> Work instruction: Please restate exactly the lines of the data below, beginning with the line containing "D-STAR QSO PARTY 2025に参加しログを提出 (65, 219)" and ending with the last line.

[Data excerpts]
*****
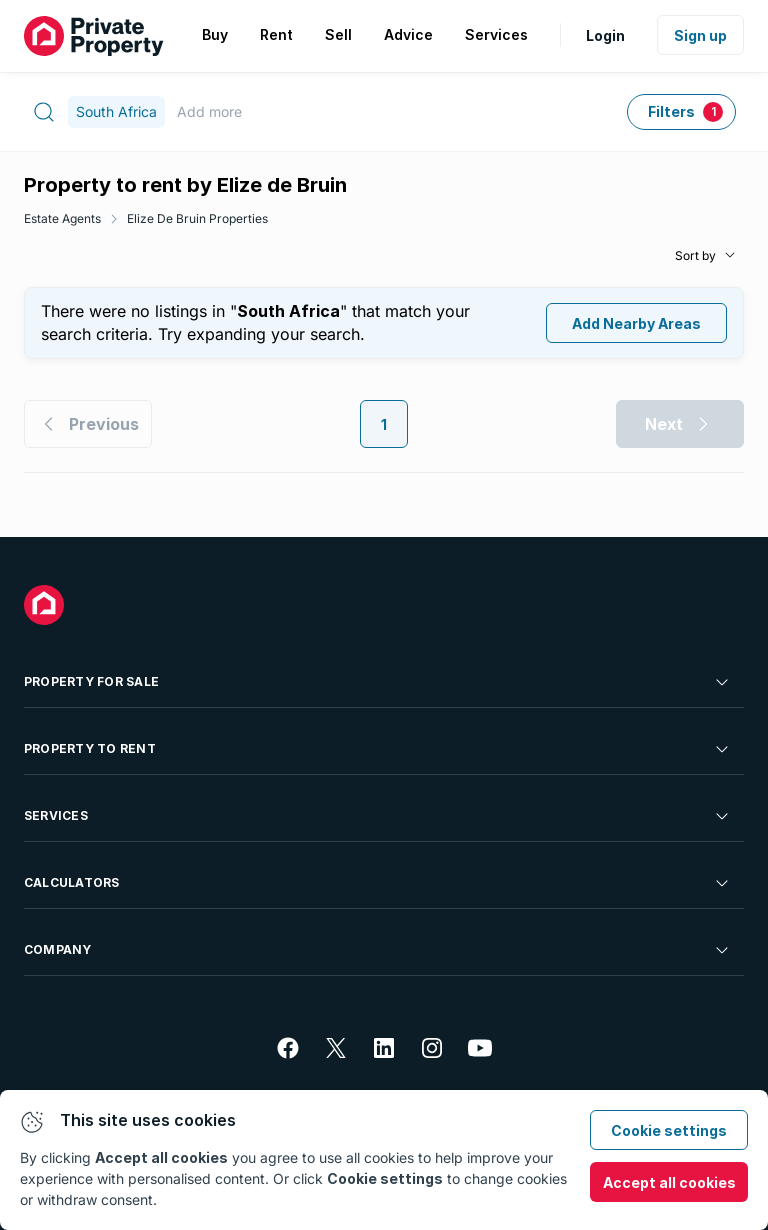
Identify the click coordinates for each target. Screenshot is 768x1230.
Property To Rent (378, 749)
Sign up (700, 35)
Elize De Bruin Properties (197, 218)
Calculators (378, 883)
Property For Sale (378, 682)
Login (605, 35)
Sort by (695, 255)
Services (378, 816)
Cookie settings (669, 1130)
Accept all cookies (669, 1182)
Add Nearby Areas (636, 323)
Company (378, 950)
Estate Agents (62, 218)
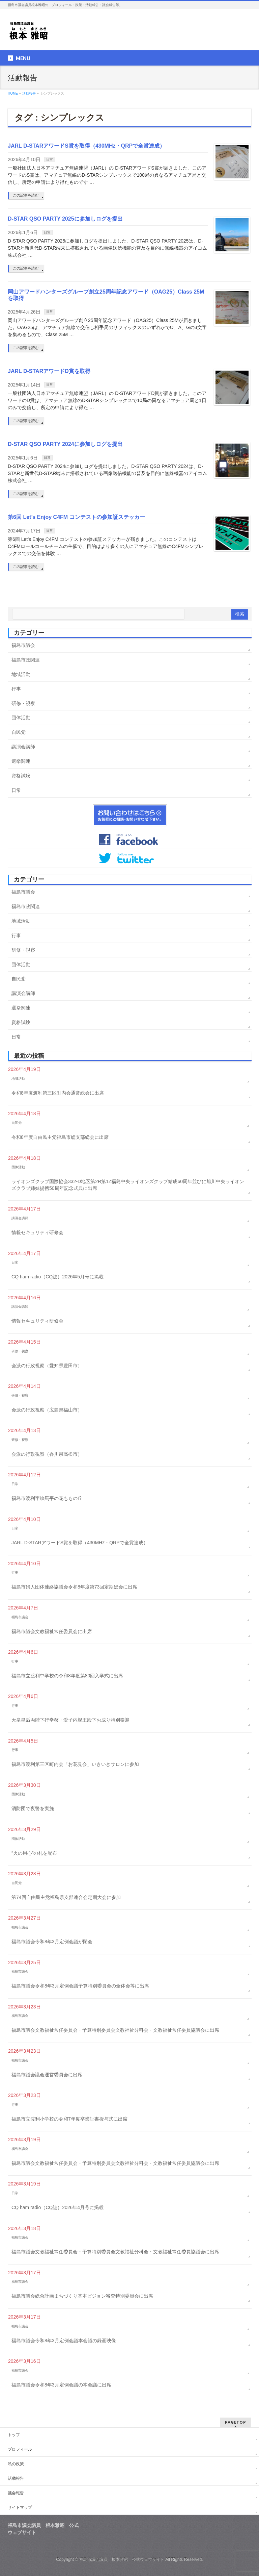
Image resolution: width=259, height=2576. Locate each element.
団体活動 (20, 717)
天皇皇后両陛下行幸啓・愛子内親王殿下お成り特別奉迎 (70, 1720)
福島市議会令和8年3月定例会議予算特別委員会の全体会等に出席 (80, 1986)
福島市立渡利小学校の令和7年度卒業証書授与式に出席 (69, 2119)
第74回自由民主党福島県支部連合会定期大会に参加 (66, 1897)
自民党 (18, 732)
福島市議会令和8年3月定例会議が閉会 (51, 1941)
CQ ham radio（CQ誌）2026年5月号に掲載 (57, 1276)
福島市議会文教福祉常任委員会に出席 (51, 1631)
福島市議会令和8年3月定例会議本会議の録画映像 (63, 2340)
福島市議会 (23, 645)
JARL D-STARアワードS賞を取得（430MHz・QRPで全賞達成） (86, 146)
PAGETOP (235, 2422)
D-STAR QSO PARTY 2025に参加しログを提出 (65, 219)
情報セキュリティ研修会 (37, 1232)
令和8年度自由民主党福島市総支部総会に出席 (60, 1137)
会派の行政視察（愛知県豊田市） (46, 1365)
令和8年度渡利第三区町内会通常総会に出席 (57, 1093)
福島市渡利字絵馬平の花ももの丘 (46, 1498)
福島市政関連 (25, 659)
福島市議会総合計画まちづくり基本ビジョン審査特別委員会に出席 (82, 2296)
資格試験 (20, 775)
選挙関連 (20, 761)
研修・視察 (23, 703)
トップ (14, 2434)
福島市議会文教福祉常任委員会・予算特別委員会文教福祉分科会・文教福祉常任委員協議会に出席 (115, 2030)
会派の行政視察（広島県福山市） (46, 1409)
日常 (49, 159)
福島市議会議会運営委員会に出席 (46, 2074)
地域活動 (20, 674)
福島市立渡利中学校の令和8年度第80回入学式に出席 (67, 1675)
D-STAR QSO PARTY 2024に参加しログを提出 (65, 444)
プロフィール (20, 2449)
*****
> Answer section:
D-STAR QSO PARTY 2025に参加しログを提出 (65, 219)
情報セキュリティ研修会 (37, 1232)
令和8年度自由民主党福島市総支部総会に出席 (60, 1137)
会派の行政視察（愛知県豊田市） (46, 1365)
令和8年度渡利第三区町内会通常総会に出席 (57, 1093)
福島市渡利字絵馬平の花ももの丘 (46, 1498)
福島市政関連 (25, 659)
福島市議会総合計画まちづくり基本ビジョン審査特別委員会に出席 (82, 2296)
資格試験 (20, 775)
選挙関連 (20, 761)
研修・視察 (23, 703)
トップ (14, 2434)
福島市議会文教福祉常任委員会・予算特別委員会文教福祉分科会・文教福祉常任委員協議会に出席 (115, 2030)
会派の行政視察（広島県福山市） (46, 1409)
日常 (49, 159)
福島市議会議会運営委員会に出席 (46, 2074)
地域活動 (20, 674)
福島市立渡利中学校の令和8年度第80回入学式に出席 (67, 1675)
D-STAR QSO PARTY 2024に参加しログを提出 (65, 444)
プロフィール (20, 2449)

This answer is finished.